[Problem]: Set down the line that contains "ame and any other trademarks are used solely" and every line after it to the end of the entries, exactly as they stand and nothing more.

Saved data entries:
======
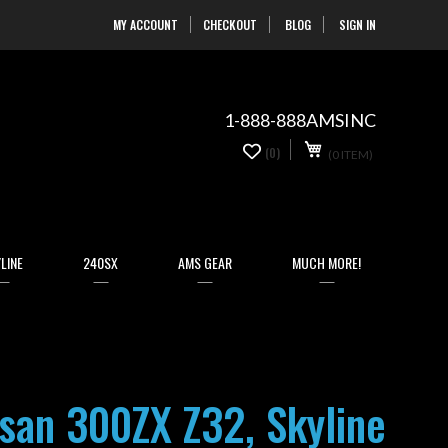
MY ACCOUNT
CHECKOUT
BLOG
SIGN IN
Skip
to
Content
1-888-888AMSINC
My Cart
0
(0)
(0 ITEM)
items
LINE
240SX
AMS GEAR
MUCH MORE!
an 300ZX Z32, Skyline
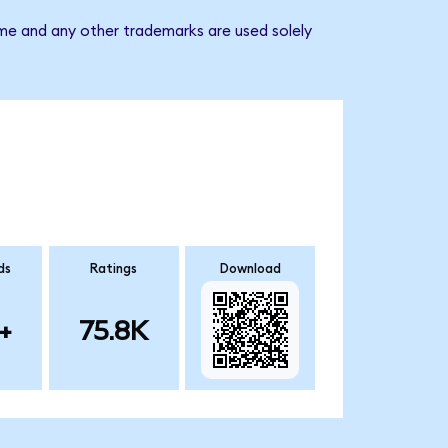
ame and any other trademarks are used solely
ds
Ratings
Download
+
75.8K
======
[Response box]:
ame and any other trademarks are used solely
ds
Ratings
Download
+
75.8K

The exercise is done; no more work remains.